The lines to be set down run from the line containing "Find all instances" through the final line of the data below; print them exactly and print nothing else.

☆ ☆ ☆ ☆ ☆

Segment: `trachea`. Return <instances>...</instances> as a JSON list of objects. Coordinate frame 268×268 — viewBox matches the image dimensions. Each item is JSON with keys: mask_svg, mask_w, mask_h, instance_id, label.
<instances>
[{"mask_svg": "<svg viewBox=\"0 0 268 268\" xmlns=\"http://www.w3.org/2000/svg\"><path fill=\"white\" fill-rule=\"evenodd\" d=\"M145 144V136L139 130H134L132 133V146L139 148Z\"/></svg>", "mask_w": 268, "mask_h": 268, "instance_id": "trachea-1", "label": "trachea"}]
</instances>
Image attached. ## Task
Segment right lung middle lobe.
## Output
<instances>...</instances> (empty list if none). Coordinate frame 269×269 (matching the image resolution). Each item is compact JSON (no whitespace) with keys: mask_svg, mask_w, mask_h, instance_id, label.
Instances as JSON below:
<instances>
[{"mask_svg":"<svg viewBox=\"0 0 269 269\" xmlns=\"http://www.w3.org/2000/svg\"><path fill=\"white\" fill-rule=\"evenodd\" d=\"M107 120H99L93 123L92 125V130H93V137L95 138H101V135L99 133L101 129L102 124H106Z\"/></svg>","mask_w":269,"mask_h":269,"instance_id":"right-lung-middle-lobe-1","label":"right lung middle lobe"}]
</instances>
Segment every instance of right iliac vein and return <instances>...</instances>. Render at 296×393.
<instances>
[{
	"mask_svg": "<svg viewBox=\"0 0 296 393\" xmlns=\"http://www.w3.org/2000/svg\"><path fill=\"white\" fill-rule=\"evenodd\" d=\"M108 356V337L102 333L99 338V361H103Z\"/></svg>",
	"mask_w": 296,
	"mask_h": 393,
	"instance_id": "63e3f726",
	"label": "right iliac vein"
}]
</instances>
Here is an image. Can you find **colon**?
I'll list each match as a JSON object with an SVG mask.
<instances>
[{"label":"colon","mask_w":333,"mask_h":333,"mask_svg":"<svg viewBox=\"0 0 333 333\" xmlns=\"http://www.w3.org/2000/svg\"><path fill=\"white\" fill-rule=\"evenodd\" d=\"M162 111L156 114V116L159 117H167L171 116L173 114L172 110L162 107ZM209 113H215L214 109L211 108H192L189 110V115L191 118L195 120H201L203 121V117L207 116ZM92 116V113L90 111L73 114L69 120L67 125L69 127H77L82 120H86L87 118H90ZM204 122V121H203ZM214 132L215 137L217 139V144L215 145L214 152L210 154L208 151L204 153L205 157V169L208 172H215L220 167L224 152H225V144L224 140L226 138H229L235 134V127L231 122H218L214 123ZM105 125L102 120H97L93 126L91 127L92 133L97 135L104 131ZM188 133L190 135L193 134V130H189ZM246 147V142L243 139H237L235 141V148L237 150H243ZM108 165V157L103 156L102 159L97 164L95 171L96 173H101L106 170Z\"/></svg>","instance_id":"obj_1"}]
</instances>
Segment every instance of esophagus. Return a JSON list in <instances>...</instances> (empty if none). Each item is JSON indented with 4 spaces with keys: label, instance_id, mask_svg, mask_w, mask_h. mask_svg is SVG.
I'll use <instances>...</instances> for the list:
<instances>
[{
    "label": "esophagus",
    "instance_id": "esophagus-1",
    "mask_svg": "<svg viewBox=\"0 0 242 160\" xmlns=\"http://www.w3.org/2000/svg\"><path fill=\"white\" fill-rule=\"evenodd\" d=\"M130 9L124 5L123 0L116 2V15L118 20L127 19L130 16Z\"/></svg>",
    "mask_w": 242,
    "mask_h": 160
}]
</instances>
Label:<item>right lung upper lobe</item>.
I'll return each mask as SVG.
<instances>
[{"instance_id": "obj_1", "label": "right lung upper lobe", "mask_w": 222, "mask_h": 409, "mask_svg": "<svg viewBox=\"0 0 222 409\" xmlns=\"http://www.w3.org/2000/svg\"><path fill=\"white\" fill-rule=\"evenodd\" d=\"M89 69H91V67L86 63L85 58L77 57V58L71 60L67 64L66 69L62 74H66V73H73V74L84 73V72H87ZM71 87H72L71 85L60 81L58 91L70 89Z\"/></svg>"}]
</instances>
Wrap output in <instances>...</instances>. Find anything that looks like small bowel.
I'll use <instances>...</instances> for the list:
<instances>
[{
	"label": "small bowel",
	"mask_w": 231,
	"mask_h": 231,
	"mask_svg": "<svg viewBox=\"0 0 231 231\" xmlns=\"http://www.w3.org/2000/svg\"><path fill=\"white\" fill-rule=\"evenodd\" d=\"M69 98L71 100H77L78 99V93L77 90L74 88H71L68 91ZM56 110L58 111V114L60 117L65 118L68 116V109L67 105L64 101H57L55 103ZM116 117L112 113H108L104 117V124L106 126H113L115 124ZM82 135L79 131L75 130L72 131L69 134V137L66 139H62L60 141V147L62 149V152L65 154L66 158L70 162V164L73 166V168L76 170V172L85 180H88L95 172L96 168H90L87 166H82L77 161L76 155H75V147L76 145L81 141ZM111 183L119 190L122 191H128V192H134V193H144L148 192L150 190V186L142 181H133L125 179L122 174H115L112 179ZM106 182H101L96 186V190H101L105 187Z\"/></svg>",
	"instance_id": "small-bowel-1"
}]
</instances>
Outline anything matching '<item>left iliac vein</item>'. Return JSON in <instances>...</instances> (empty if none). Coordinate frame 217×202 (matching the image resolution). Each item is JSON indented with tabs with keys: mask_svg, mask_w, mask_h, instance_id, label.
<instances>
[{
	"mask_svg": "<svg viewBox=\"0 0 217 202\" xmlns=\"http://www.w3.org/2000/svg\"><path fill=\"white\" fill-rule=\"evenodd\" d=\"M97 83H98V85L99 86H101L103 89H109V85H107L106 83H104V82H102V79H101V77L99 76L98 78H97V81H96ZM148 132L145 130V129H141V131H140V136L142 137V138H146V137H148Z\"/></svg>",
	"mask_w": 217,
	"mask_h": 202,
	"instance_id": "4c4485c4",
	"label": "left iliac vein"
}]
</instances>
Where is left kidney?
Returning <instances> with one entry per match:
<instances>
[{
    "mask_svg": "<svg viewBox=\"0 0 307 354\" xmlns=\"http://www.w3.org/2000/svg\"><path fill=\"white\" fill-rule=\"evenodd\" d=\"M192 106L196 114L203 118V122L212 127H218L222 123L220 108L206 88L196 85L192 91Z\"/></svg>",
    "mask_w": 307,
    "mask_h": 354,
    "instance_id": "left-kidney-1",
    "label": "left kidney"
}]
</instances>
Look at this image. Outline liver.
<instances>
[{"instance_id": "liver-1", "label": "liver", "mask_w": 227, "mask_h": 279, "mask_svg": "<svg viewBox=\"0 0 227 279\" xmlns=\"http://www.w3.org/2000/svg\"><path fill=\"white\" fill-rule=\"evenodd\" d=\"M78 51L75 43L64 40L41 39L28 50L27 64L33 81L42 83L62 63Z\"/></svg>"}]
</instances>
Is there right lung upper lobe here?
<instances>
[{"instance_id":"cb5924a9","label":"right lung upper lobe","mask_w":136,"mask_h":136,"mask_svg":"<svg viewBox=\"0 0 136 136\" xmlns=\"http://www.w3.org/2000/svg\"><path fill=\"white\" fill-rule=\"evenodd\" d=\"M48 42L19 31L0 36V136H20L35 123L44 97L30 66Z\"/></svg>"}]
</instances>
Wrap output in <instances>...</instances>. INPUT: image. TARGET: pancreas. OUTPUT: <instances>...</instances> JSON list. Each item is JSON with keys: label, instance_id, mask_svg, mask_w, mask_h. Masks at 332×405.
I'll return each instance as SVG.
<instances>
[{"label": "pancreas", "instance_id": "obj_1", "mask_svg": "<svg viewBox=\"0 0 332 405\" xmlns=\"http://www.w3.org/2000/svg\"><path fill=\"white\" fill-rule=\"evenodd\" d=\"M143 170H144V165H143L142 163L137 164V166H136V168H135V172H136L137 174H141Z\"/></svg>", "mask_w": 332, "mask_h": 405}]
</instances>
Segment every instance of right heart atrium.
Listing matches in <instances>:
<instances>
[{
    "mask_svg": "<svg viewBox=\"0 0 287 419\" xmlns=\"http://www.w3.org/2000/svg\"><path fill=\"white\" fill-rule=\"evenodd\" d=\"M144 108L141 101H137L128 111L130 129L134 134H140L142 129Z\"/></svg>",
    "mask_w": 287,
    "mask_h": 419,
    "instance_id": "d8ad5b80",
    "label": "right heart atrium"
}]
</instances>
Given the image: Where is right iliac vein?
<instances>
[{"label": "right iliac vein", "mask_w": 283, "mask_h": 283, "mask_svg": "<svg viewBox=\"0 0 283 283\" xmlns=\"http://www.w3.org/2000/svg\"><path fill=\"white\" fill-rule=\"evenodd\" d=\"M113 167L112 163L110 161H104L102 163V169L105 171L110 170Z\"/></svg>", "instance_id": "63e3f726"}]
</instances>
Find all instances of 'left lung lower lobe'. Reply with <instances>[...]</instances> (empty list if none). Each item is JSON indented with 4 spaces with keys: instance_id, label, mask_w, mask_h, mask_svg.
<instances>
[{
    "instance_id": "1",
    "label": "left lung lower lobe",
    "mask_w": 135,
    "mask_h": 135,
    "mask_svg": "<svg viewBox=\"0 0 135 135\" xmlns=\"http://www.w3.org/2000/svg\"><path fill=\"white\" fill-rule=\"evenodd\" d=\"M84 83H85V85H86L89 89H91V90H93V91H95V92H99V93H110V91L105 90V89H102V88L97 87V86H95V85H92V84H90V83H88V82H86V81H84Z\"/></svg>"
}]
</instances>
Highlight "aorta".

☆ ☆ ☆ ☆ ☆

§ **Solution to the exercise**
Find all instances of 'left lung lower lobe'. Reply with <instances>[...]</instances> (empty list if none). Each item is JSON indented with 4 spaces with keys: instance_id, label, mask_w, mask_h, mask_svg.
<instances>
[{
    "instance_id": "1",
    "label": "left lung lower lobe",
    "mask_w": 135,
    "mask_h": 135,
    "mask_svg": "<svg viewBox=\"0 0 135 135\" xmlns=\"http://www.w3.org/2000/svg\"><path fill=\"white\" fill-rule=\"evenodd\" d=\"M84 83H85V85H86L89 89H91V90H93V91H95V92H99V93H110V91L105 90V89H102V88L97 87V86H95V85H92V84H90V83H88V82H86V81H84Z\"/></svg>"
}]
</instances>
Highlight "aorta".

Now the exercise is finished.